1. Einleitung
Wir glauben, dass es möglich ist, trotz beruflichem Stress, Eingebundenheit in familiäre Beziehung und gesellschaftliche Anforderung, mehr mit anderem Menschen zu teilen, als üblich.
Das Stadtwohnzimmer ist Ausdruck unseres Wunsches nach Gemeinschaft, nach Beziehungen und das Bezogensein auf einen sozialen Kontext. Wir haben erlebt, dass sich menschen begegnen können, ihr Leben, ihre Freizeit und ihre Visionen miteinander teilen können. Und wir haben bei allen Konflikten und Schwierigkeiten, welche so etwas mit sich bringt eine Menge Spass in den letzten drei Jahren gehabt.

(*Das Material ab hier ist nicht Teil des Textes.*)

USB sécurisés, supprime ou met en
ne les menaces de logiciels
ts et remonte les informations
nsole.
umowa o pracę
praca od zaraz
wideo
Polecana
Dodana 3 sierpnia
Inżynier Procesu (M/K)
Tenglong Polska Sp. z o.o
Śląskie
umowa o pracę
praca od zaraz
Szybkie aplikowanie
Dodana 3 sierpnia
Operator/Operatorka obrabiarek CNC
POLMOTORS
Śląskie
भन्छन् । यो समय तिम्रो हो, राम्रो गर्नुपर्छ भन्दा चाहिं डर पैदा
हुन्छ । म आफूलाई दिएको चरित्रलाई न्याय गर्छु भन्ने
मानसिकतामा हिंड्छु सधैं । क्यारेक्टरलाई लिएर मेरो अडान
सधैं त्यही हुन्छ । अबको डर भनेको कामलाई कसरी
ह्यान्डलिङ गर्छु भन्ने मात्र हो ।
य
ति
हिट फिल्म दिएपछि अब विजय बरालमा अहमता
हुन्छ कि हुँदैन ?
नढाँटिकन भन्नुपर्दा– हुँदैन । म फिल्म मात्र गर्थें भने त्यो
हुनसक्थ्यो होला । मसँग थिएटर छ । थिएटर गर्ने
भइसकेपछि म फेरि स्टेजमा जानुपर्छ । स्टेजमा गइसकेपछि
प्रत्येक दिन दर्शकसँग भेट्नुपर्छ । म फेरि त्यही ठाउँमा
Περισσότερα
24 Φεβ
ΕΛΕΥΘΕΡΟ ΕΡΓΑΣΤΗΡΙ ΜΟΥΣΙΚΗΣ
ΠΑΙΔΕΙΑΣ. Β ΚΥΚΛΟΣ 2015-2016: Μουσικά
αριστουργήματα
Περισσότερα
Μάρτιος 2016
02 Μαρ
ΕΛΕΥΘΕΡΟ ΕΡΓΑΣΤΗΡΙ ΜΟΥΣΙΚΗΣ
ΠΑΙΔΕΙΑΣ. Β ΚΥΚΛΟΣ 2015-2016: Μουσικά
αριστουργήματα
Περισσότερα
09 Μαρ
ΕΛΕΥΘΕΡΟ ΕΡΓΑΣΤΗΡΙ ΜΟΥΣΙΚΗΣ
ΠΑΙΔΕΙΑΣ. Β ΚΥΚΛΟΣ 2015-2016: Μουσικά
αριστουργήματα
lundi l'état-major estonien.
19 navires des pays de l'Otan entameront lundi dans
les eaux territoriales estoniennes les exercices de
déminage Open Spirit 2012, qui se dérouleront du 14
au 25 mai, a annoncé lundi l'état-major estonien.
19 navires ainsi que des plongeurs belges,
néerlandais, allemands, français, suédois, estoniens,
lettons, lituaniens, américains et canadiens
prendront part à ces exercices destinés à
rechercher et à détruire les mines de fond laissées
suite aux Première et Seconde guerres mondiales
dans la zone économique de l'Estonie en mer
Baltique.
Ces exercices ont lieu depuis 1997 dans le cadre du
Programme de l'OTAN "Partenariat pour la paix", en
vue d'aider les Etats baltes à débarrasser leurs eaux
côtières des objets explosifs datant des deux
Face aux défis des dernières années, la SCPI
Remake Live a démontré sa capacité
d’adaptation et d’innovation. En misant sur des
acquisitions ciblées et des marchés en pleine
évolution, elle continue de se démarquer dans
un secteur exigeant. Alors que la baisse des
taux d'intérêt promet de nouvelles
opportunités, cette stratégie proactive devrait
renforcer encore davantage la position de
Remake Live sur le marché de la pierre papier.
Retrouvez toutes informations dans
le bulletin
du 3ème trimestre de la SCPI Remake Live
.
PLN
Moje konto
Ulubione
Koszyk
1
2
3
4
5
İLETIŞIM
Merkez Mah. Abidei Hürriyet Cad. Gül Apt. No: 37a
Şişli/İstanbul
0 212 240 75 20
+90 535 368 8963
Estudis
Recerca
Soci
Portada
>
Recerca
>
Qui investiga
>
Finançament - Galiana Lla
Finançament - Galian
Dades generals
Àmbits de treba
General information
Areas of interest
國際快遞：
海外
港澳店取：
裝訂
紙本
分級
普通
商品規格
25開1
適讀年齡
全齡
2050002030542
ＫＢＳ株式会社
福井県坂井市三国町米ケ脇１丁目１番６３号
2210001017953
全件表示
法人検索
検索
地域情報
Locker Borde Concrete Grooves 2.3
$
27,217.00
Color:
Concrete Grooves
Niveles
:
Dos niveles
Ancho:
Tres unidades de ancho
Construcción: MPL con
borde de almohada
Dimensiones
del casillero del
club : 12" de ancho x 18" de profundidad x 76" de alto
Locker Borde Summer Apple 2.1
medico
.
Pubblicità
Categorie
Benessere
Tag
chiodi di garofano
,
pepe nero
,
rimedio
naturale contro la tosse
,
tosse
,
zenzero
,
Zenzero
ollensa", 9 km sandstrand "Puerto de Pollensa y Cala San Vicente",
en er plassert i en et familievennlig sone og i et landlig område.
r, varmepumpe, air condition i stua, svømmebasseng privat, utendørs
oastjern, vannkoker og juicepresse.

2. Gesellschaftliche Veränderungen
Was wir miteinander teilen und erleben wollen wir nicht für uns behalten. Wir arbeiten gemeinsam an einem Lebensstil, welcher eine Antwort gibt auf die postmodernen Herausforderungen. Wir suchen nach einer Alternative zwischen kapitalistischer Wertorientierung der Wirtschaftlichkeit und Linkspolitischer Sozialromantik. Wir wissen uns sozialistischer Grundideen verpflichtet, welche uns in erster Linie in unserem Denken und Handeln in der Weise prägen, dass für uns soziale Bedürfnisse des Menschen immer vorrangig vor wirtschaftlicher Effektivität gelten. Wir möchten Stück für Stük mehr miteinander teilen ohne in rigide kommunitäre Konzepte zu verfallen. Uns prägt der Optimismus, dass Gesellschaft verändert werden kann und auch werden wird. Und zwar alternativ zu einer fortschreitenden Rationalisierung, Entideologisierung und zunehmender Verwirtschaftlichung.
2. Spiritualität
Wir wenden uns gegen jegliche Form von Materialisierung unseres Lebens. Sowohl vonseiten radikal kapitalistischer Gedanken, als auch vonseiten materialistischer kommunistischer Ideologien. Kommunitäres Leben, soziale Gerechtigkeit und gesellschaftliche Teilhabe ist für uns ohne eine Verwurzelung in ein spirituelles Leben nicht denkbar. Dabei achten respektieren und ehren wir die Unterschiedlichkeit spiritueller Konzepte sofern sie sich fernab von jeglichen Fundamentalismen befinden.